Oddly, if I just stay at home, I don't get down.  And I'm OK going to the museum; I did that drive alone for several years, so it's nothing different.  Anything else just underscores that whatever I'm doing, I'm doing on my own.

Which brings me to my current state of panic.  I'm flying to Boston tomorrow to visit Mike and Margo.  I've warned them that there will be tears; I desperately want to see them.  I want someone to take care of me.

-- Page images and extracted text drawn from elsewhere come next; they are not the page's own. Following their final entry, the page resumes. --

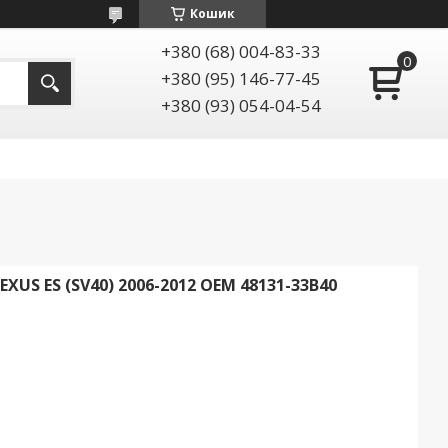
Кошик
+380 (68) 004-83-33
+380 (95) 146-77-45
+380 (93) 054-04-54
US ES (SV40) 2006-2012 OEM 48131-33B40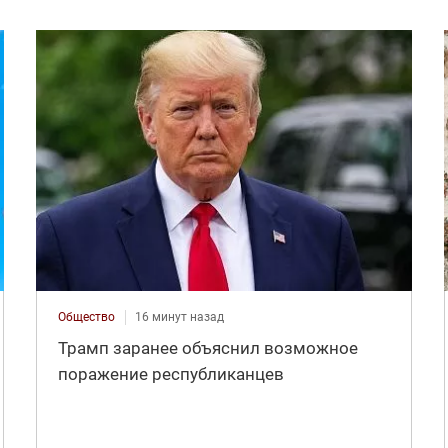
Общество
16 минут назад
Трамп заранее объяснил возможное
поражение республиканцев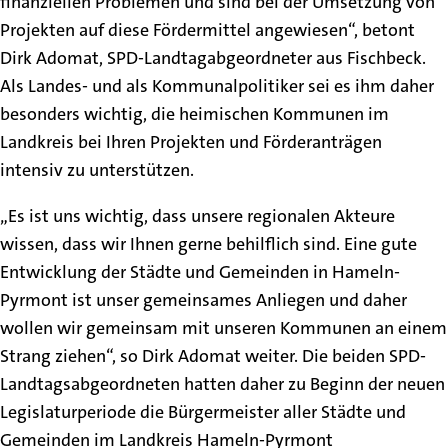
finanziellen Problemen und sind bei der Umsetzung von
Projekten auf diese Fördermittel angewiesen“, betont
Dirk Adomat, SPD-Landtagabgeordneter aus Fischbeck.
Als Landes- und als Kommunalpolitiker sei es ihm daher
besonders wichtig, die heimischen Kommunen im
Landkreis bei Ihren Projekten und Förderanträgen
intensiv zu unterstützen.
„Es ist uns wichtig, dass unsere regionalen Akteure
wissen, dass wir Ihnen gerne behilflich sind. Eine gute
Entwicklung der Städte und Gemeinden in Hameln-
Pyrmont ist unser gemeinsames Anliegen und daher
wollen wir gemeinsam mit unseren Kommunen an einem
Strang ziehen“, so Dirk Adomat weiter. Die beiden SPD-
Landtagsabgeordneten hatten daher zu Beginn der neuen
Legislaturperiode die Bürgermeister aller Städte und
Gemeinden im Landkreis Hameln-Pyrmont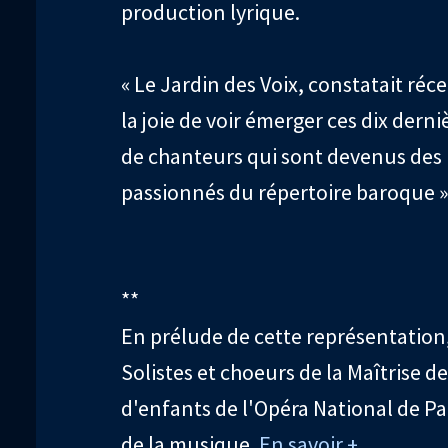
production lyrique.
« Le Jardin des Voix, constatait ré
la joie de voir émerger ces dix der
de chanteurs qui sont devenus des 
passionnés du répertoire baroque »
**
En prélude de cette représentation,
Solistes et choeurs de la Maîtrise 
d'enfants de l'Opéra National de Par
de la musique.
En savoir +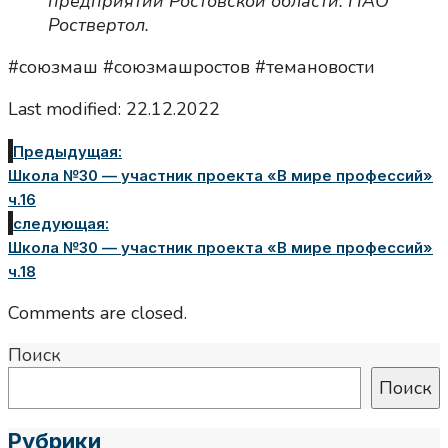
предприятий Ростовской области: ПАО
Роствертол.
#союзмаш #союзмашростов #темановости
Last modified: 22.12.2022
Предыдущая:
Школа №30 — участник проекта «В мире профессий»
ч.16
следующая:
Школа №30 — участник проекта «В мире профессий»
ч.18
Comments are closed.
Поиск
Поиск
Рубрики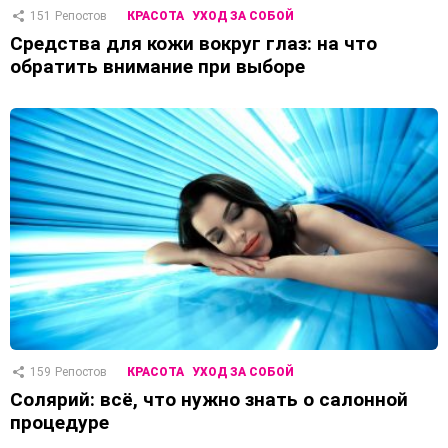
151
Репостов
КРАСОТА
УХОД ЗА СОБОЙ
Средства для кожи вокруг глаз: на что
обратить внимание при выборе
159
Репостов
КРАСОТА
УХОД ЗА СОБОЙ
Солярий: всё, что нужно знать о салонной
процедуре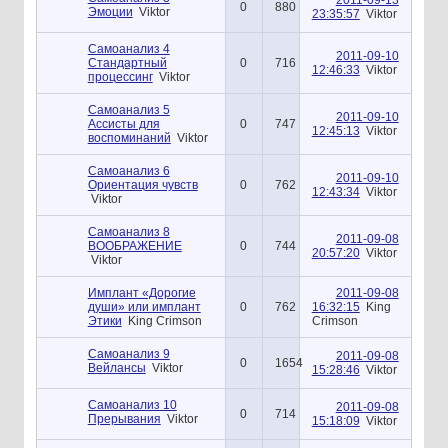
0
880
Эмоции
Viktor
23:35:57
Viktor
Самоанализ 4
2011-09-10
Стандартный
0
716
12:46:33
Viktor
процессинг
Viktor
Самоанализ 5
2011-09-10
Ассисты для
0
747
12:45:13
Viktor
воспоминаний
Viktor
Самоанализ 6
2011-09-10
Ориентация чувств
0
762
12:43:34
Viktor
Viktor
Самоанализ 8
2011-09-08
ВООБРАЖЕНИЕ
0
744
20:57:20
Viktor
Viktor
Имплант «Дорогие
2011-09-08
души» или имплант
0
762
16:32:15
King
Этики
King Crimson
Crimson
Самоанализ 9
2011-09-08
0
1654
Вейлансы
Viktor
15:28:46
Viktor
Самоанализ 10
2011-09-08
0
714
Прерывания
Viktor
15:18:09
Viktor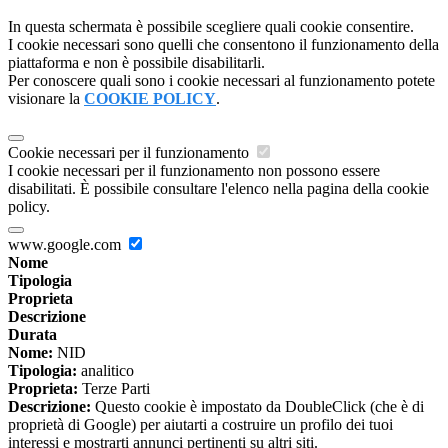
In questa schermata è possibile scegliere quali cookie consentire.
I cookie necessari sono quelli che consentono il funzionamento della
piattaforma e non è possibile disabilitarli.
Per conoscere quali sono i cookie necessari al funzionamento potete
visionare la
COOKIE POLICY
.
Cookie necessari per il funzionamento
I cookie necessari per il funzionamento non possono essere
disabilitati. È possibile consultare l'elenco nella pagina della cookie
policy.
www.google.com
Nome
Tipologia
Proprieta
Descrizione
Durata
Nome:
NID
Tipologia:
analitico
Proprieta:
Terze Parti
Descrizione:
Questo cookie è impostato da DoubleClick (che è di
proprietà di Google) per aiutarti a costruire un profilo dei tuoi
interessi e mostrarti annunci pertinenti su altri siti.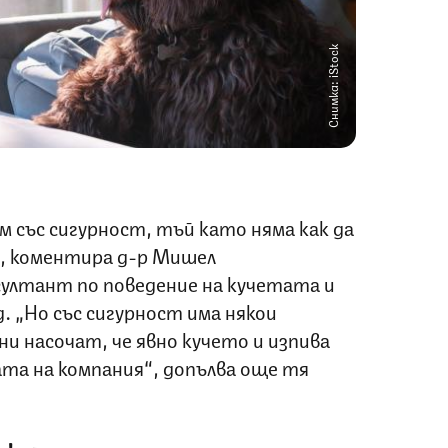
Снимка: iStock
ем със сигурност, тъй като няма как да
“, коментира д-р Мишел
ултант по поведение на кучетата и
. „Но със сигурност има някои
ни насочат, че явно кучето и изпива
та на компания“, допълва още тя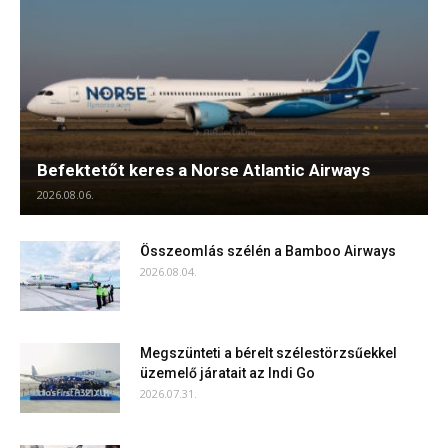
Befektetőt keres a Norse Atlantic Airways
2026.08.06.
Összeomlás szélén a Bamboo Airways
2026.08.04.
Megszünteti a bérelt szélestörzsűekkel
üzemelő járatait az Indi Go
2026.07.31.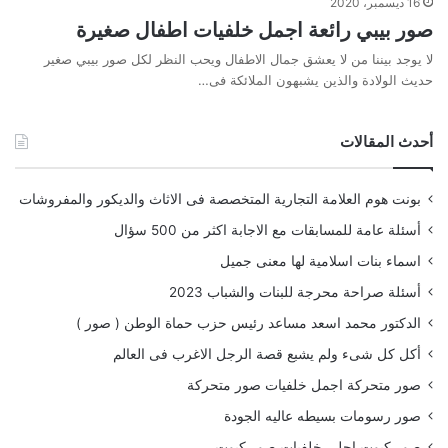
16 ديسمبر، 2020
صور بيبي رائعة اجمل خلفيات اطفال صغيرة
لا يوجد بيننا من لا يعشق جمال الاطفال ويحب النظر لكل صور بيبي صغير
حديث الولادة والذين يشبهون الملائكة فى…
أحدث المقالات
بونت هوم العلامة التجارية المتخصصة فى الاثاث والديكور والمفروشات
أسئلة عامة للمسابقات مع الاجابة اكثر من 500 سؤال
اسماء بنات اسلامية لها معنى جميل
أسئلة صراحة محرجة للبنات والشباب 2023
الدكتور محمد اسعد مساعد رئيس حزب حماة الوطن ( صور )
أكل كل شىء ولم يشبع قصة الرجل الاغرب فى العالم
صور متحركة اجمل خلفيات صور متحركة
صور رسومات بسيطه عاليه الجودة
صور كيوت احلى خلفيات صور كيوت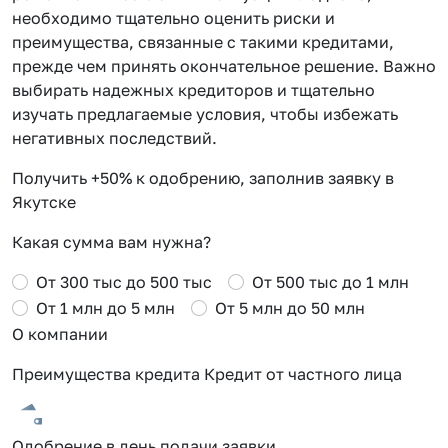
необходимо тщательно оценить риски и
преимущества, связанные с такими кредитами,
прежде чем принять окончательное решение. Важно
выбирать надежных кредиторов и тщательно
изучать предлагаемые условия, чтобы избежать
негативных последствий.
Получить +50% к одобрению, заполнив заявку в
Якутске
Какая сумма вам нужна?
От 300 тыс до 500 тыс
От 500 тыс до 1 млн
От 1 млн до 5 млн
От 5 млн до 50 млн
О компании
Преимущества кредита Кредит от частного лица
Одобрение в день подачи заявки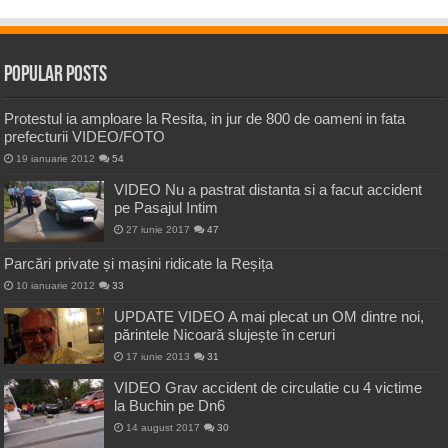
Popular Posts
Protestul ia amploare la Resita, in jur de 800 de oameni in fata
prefecturii VIDEO/FOTO
19 ianuarie 2012
54
VIDEO Nu a pastrat distanta si a facut accident
pe Pasajul Intim
27 iunie 2017
47
Parcări private și mașini ridicate la Reșița
10 ianuarie 2012
33
UPDATE VIDEO A mai plecat un OM dintre noi,
părintele Nicoară slujește în ceruri
17 iunie 2013
31
VIDEO Grav accident de circulatie cu 4 victime
la Buchin pe Dn6
14 august 2017
30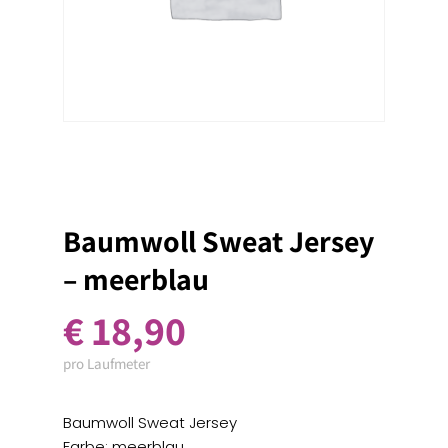
Baumwoll Sweat Jersey
– meerblau
€
18,90
pro Laufmeter
Baumwoll Sweat Jersey
Farbe: meerblau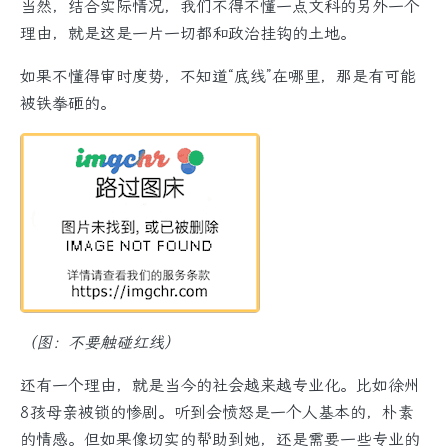
当然，结合实际情况，我们不得不懂一点文科的另外一个
理由，就是这是一片一切都和政治挂钩的土地。
如果不懂得审时度势，不知道“底线”在哪里，那是有可能
被铁拳砸的。
（图：不要触碰红线）
还有一个理由，就是当今的社会越来越专业化。比如徐州
8孩母亲被锁的惨剧。听到会愤怒是一个人基本的，朴素
的情感。但如果像切实的帮助到她，还是需要一些专业的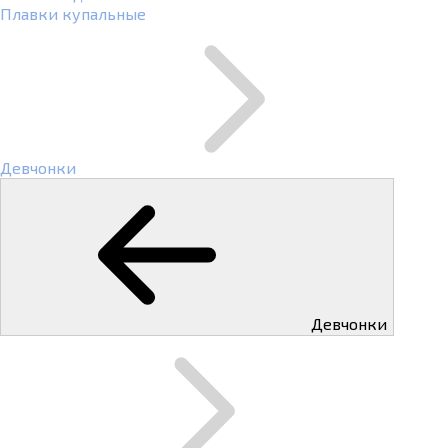
Плавки купальные
Девчонки
Девчонки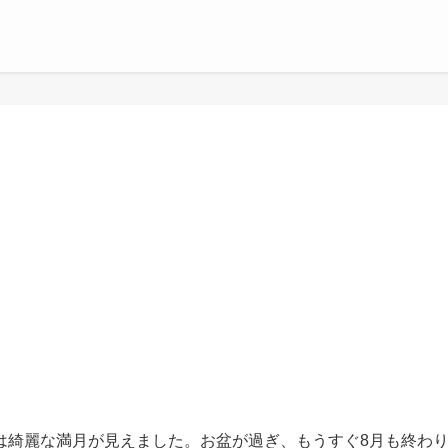
は綺麗な満月が見えました。お盆が過ぎ、もうすぐ8月も終わ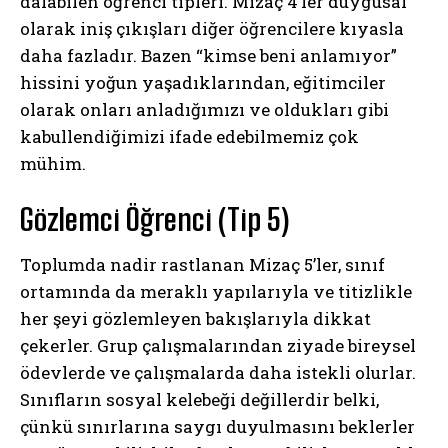
dalabilen öğrenci tipleri. Mizaç 4’ler duygusal
olarak iniş çıkışları diğer öğrencilere kıyasla
daha fazladır. Bazen “kimse beni anlamıyor”
hissini yoğun yaşadıklarından, eğitimciler
olarak onları anladığımızı ve oldukları gibi
kabullendiğimizi ifade edebilmemiz çok
mühim.
Gözlemci Öğrenci (Tip 5)
Toplumda nadir rastlanan Mizaç 5’ler, sınıf
ortamında da meraklı yapılarıyla ve titizlikle
her şeyi gözlemleyen bakışlarıyla dikkat
çekerler. Grup çalışmalarından ziyade bireysel
ödevlerde ve çalışmalarda daha istekli olurlar.
Sınıfların sosyal kelebeği değillerdir belki,
çünkü sınırlarına saygı duyulmasını beklerler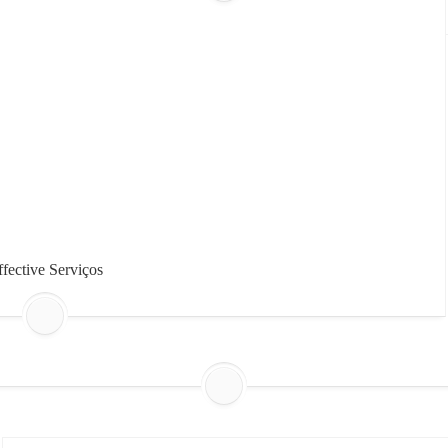
ffective Serviços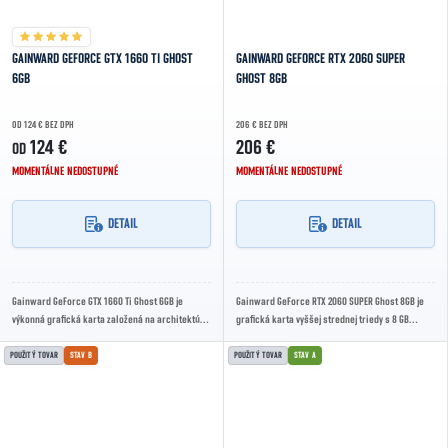
GAINWARD GEFORCE GTX 1660 TI GHOST
GAINWARD GEFORCE RTX 2060 SUPER
6GB
GHOST 8GB
OD 124 € BEZ DPH
206 € BEZ DPH
124 €
206 €
OD
MOMENTÁLNE NEDOSTUPNÉ
MOMENTÁLNE NEDOSTUPNÉ
DETAIL
DETAIL
Gainward GeForce GTX 1660 Ti Ghost 6GB je
Gainward GeForce RTX 2060 SUPER Ghost 8GB je
výkonná grafická karta založená na architektúre
grafická karta vyššej strednej triedy s 8 GB
NVIDIA Turing, vybavená 6 GB GDDR6 pamäte....
GDDR6 pamäte, ktorá využíva architektúru
NVIDIA...
POUŽITÝ TOVAR
STAV B
POUŽITÝ TOVAR
STAV A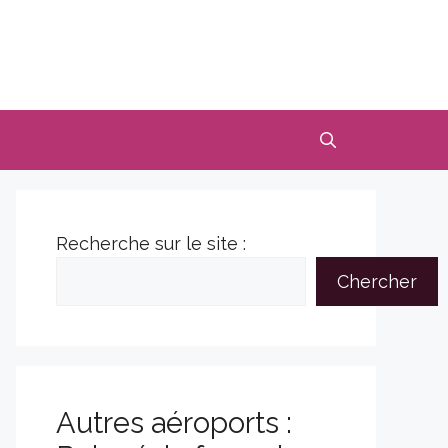
Recherche sur le site :
Chercher
Autres aéroports :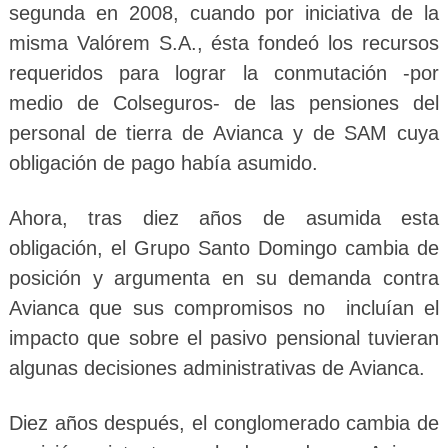
segunda en 2008, cuando por iniciativa de la
misma Valórem S.A., ésta fondeó los recursos
requeridos para lograr la conmutación -por
medio de Colseguros- de las pensiones del
personal de tierra de Avianca y de SAM cuya
obligación de pago había asumido.
Ahora, tras diez años de asumida esta
obligación, el Grupo Santo Domingo cambia de
posición y argumenta en su demanda contra
Avianca que sus compromisos no incluían el
impacto que sobre el pasivo pensional tuvieran
algunas decisiones administrativas de Avianca.
Diez años después, el conglomerado cambia de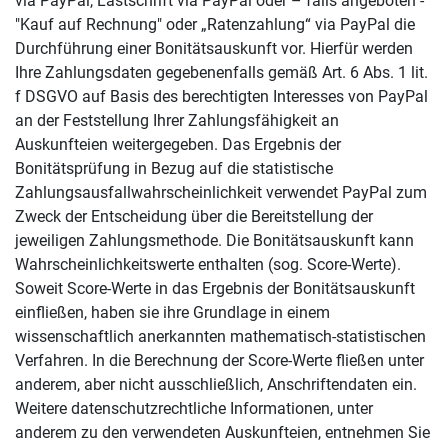
via PayPal, Lastschrift via PayPal oder – falls angeboten -
"Kauf auf Rechnung" oder „Ratenzahlung“ via PayPal die
Durchführung einer Bonitätsauskunft vor. Hierfür werden
Ihre Zahlungsdaten gegebenenfalls gemäß Art. 6 Abs. 1 lit.
f DSGVO auf Basis des berechtigten Interesses von PayPal
an der Feststellung Ihrer Zahlungsfähigkeit an
Auskunfteien weitergegeben. Das Ergebnis der
Bonitätsprüfung in Bezug auf die statistische
Zahlungsausfallwahrscheinlichkeit verwendet PayPal zum
Zweck der Entscheidung über die Bereitstellung der
jeweiligen Zahlungsmethode. Die Bonitätsauskunft kann
Wahrscheinlichkeitswerte enthalten (sog. Score-Werte).
Soweit Score-Werte in das Ergebnis der Bonitätsauskunft
einfließen, haben sie ihre Grundlage in einem
wissenschaftlich anerkannten mathematisch-statistischen
Verfahren. In die Berechnung der Score-Werte fließen unter
anderem, aber nicht ausschließlich, Anschriftendaten ein.
Weitere datenschutzrechtliche Informationen, unter
anderem zu den verwendeten Auskunfteien, entnehmen Sie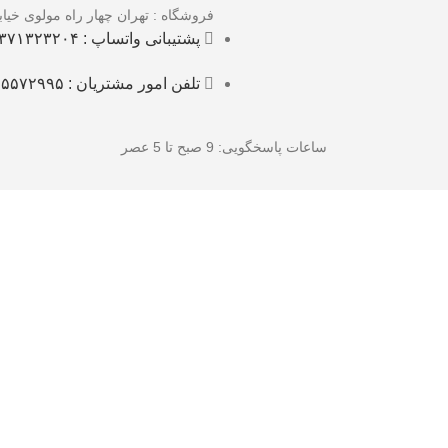
فروشگاه : تهران چهار راه مولوی خی
پشتیبانی واتساپ : ۰۹۳۷۱۳۲۳۲۰۴
تلفن امور مشتریان : ۰۲۱۵۵۵۷۲۹۹۵
ساعات پاسخگویی
: 9 صبح تا 5 عصر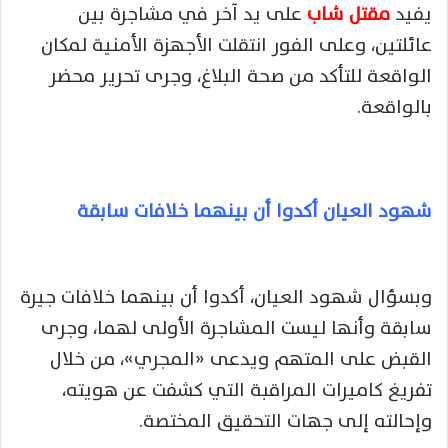
يفيد
مقتل شاب
على يد آخر في مشاجرة بين
عائلتين، وعلى الفور انتقلت الأجهزة الأمنية لمكان
الواقعة للتأكد من صحة البلاغ، وجرى تحرير محضر
بالواقعة.
شهود العيان أكدوا أن بينهما خلافات سابقة
وبسؤال شهود العيان، أكدوا أن بينهما خلافات جيرة
سابقة وأنها ليست المشاجرة الأولى لهما، وجرى
القبض على المتهم ويدعى «المجري»، من خلال
تفريغ كاميرات المراقبة التي كشفت عن هويته،
وإحالته إلى جهات التحقيق المختصة.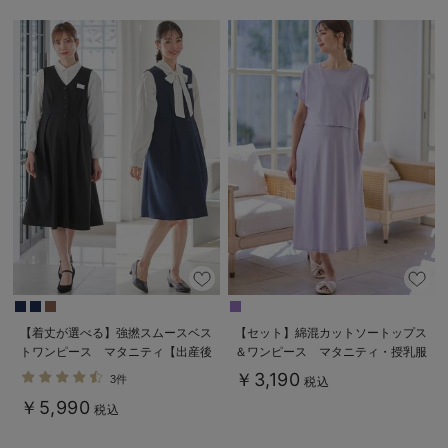
【着丈が選べる】強撚スムースベス
【セット】綿混カットソートップス
トワンピース マタニティ【出産後
＆ワンピース マタニティ・授乳服
も長く使える】
【出産後も長く使える】fairy（フェ
￥3,190
3件
税込
アリー）
￥5,990
税込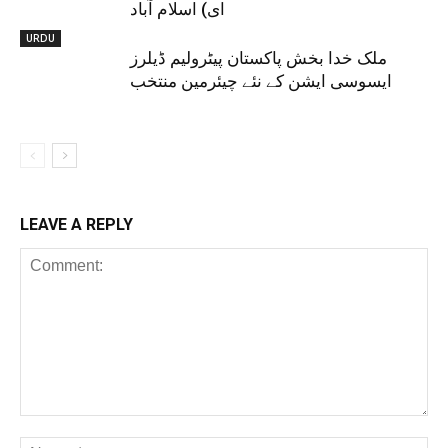
ای) اسلام آباد
URDU
ملک خدا بخش پاکستان پیٹرولیم ڈیلرز
ایسوسی ایشن کے نئے چیئرمین منتخب
LEAVE A REPLY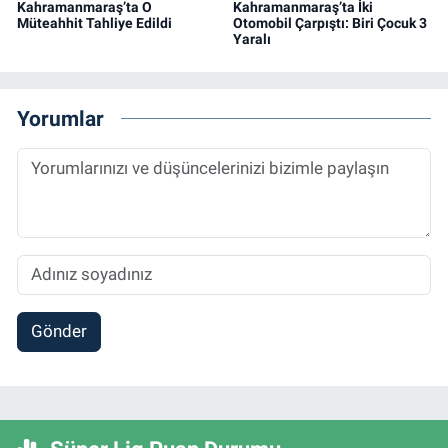
Kahramanmaraş’ta O
Kahramanmaraş’ta İki
Müteahhit Tahliye Edildi
Otomobil Çarpıştı: Biri Çocuk 3
Yaralı
Yorumlar
Gönder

When my friend Kim's mother died recently, she flew to visit her biological father (the divorce had been when she was quite young) and her brother an his wife.  And she said she just sat in a chair and they brought her tea and when they asked what she wanted for dinner her reply was that she couldn't even get those brain cells together to make that decision - so they just brought her food.

Because of damned Covid, I never had that luxury.  If I wanted tea, I had to go make it.  If I couldn't decide what to eat, or get up the energy to fix it, well, eating didn't happen (and yes, there were some days that I simply didn't bother to eat).  I had the animals to care for.  And other things, like getting the AC replaced and the leaky roof fixed and the rotted porch torn out and replaced.  

I've been pulling myself up by my own bootstraps for 2 1/2 years.  And I'm tired.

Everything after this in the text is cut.